TCA is a limited partnership with its principal offices located in Armonk, New York. Compl. ¶ 3. TCA is an investment manager for institutional investors and, in this capacity, it created the Trust and served as the agent of Truman 2012 SC2, LLC (the "Depositor"). Id. ¶ 8. As the Depositor's agent, TCA identified potential residential mortgage investments and then facilitated their purchase. Id. Once purchased, these mortgage investments were deposited into the Trust, which TCA subsequently managed. Id. U.S. Bank's involvement in this lawsuit is as the legal title trustee and participation agent for the Trust; it sues in this capacity and not as an individual actor. Id. ¶ 4. Nationstar is a mortgage servicer that services nearly 650,000 mortgages with a total unpaid principal balance of over $100 billion. Id. ¶ 9. Defendant's offices are located in New York, New York, and it is a registered mortgage banker licensed by the New York Banking Department. Id. ¶ 6.

In or about January 2013, Nationstar enlisted Auction.com, a provider of online real estate auction services, to conduct a series of auctions for the sale of many non-performing residential mortgages, which were grouped into pools and offered to bidders. Id. ¶¶ 12, 16. In each of the auctions, Nationstar established a minimum sale, or "reserve," price in advance of bidding; if the final bid did not exceed this price, the mortgages would not be sold, even to the highest bidder. See id. ¶ 14. On or about January 23, 2013, Auction.com published the Reserve Auction Terms and Conditions (the "Auction Terms") which would govern the Nationstar auctions, and TCA registered as an auction bidder on the same date. Id. ¶¶ 17, 19; see also id. Ex. 1. Plaintiffs and defendant agree that all parties to the instant dispute were bound by the Auction Terms. See Def. Nationstar Mortg. LLC's Mem. of Law in Supp. of Mot. to Dismiss the Compl. ("Def.'s Mem.") at 5-7; Pls.' Mem. in Opp'n to Def.'s Mot. to Dismiss the Compl. ("Pls.' Opp'n") at 5.

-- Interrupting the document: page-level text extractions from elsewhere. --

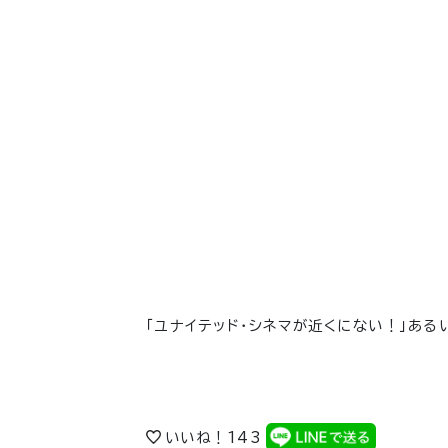
「ユナイテッド・シネマが近くにない！」ある
いいね！
143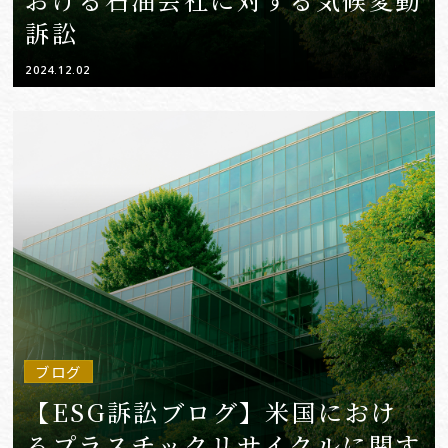
訴訟
2024.12.02
ブログ
【ESG訴訟ブログ】米国におけ
るプラスチックリサイクルに関す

In preparation for the reserve auctions, TCA conducted a due diligence review of 636 mortgage loans that it was interested in purchasing on behalf of the Depositor, and on February 21, 2013, TCA timely bid on 480 of those loans. Compl. ¶¶ 25, 28. At the conclusion of the auction, Auction.com confirmed in writing that TCA was the winning bidder for 304 of the 408 loans on which it had bid. Id. ¶ 29. The winning bid price was approximately $94,045,115. Id. Nationstar then conducted a second auction through Auction.com, and on March 6, 2013, TCA placed bids on 346 more mortgage loans. Id. ¶¶ 35, 40. At the close of this second auction, TCA was the winning bidder for 234 additional mortgage loans, paying approximately $55,312,005 and bringing its total number of purchased loans to 538. Id. ¶ 41. As it did after the first auction, Auction.com confirmed TCA's status as the winning bidder in writing. Id.

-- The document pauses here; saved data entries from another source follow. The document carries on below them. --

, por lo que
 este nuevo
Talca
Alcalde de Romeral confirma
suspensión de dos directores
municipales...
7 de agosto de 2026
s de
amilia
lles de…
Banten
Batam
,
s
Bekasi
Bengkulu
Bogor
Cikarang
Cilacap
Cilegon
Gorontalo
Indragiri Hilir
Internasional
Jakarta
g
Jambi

On March 15, 2013, Auction.com notified TCA that Nationstar had decided not to sell all of the mortgage loans for which TCA had been informed that it was the winning bidder. Id. ¶ 45. Nationstar maintains that it was within its rights to refuse to complete the sale of the 538 mortgage loans to TCA and, to this date, none of the sales to TCA have been consummated. Id. ¶ 49. In response, the Depositor authorized TCA to commence the instant lawsuit. Id. ¶ 50.

TCA filed its complaint in the Supreme Court of the State of New York, County of New York, on July 29, 2013. The complaint contains two counts: (1) breach of contract and (2) promissory estoppel. Id. ¶¶ 51-58. Plaintiffs seek damages in excess of $35 million based on Nationstar's refusal to complete the sale of the 538 mortgage loans at issue. Defendant timely removed the action to this Court on August 22, 2013, pursuant to 28 U.S.C. §§ 1332, 1441, and 1446. See Notice of Removal at 1. Then on December 20, 2013, defendant filed the instant motion to dismiss the complaint under Federal Rule of Civil Procedure 12(b)(6). The motion was fully briefed by February 21, 2014, and we conducted oral argument on August 7, 2014.

DISCUSSION

I. Legal Standard

When deciding a motion to dismiss for failure to state a claim pursuant to Rule 12(b)(6), the Court must accept as true all factual allegations in the complaint and draw all reasonable inferences in plaintiff's favor. Harris v. Mills, 572 F.3d 66, 71 (2d Cir. 2009); Kassner v. 2nd Ave. Delicatessen Inc., 496 F.3d 229, 237 (2d Cir. 2007). Nevertheless, a plaintiff's "[f]actual allegations must be enough to raise a right of relief above the speculative level." Bell Atl. Corp. v. Twombly, 550 U.S. 544, 555 (2007); see also Ashcroft v. Iqbal, 556 U.S. 662, 678 (2009) (finding that a plaintiff's allegations must demonstrate "more than a sheer possibility that a defendant has acted unlawfully" in order to pass muster under Rule 12(b)(6)). Ultimately, a plaintiff must allege "enough facts to state a claim to relief that is plausible on its face," and if the plaintiff has "not nudged [its] claims across the line from conceivable to plausible, [the] complaint must be dismissed." Twombly, 550 U.S. at 570. This pleading standard applies to "all civil actions." Iqbal, 556 U.S. at 684 (internal quotation marks omitted)).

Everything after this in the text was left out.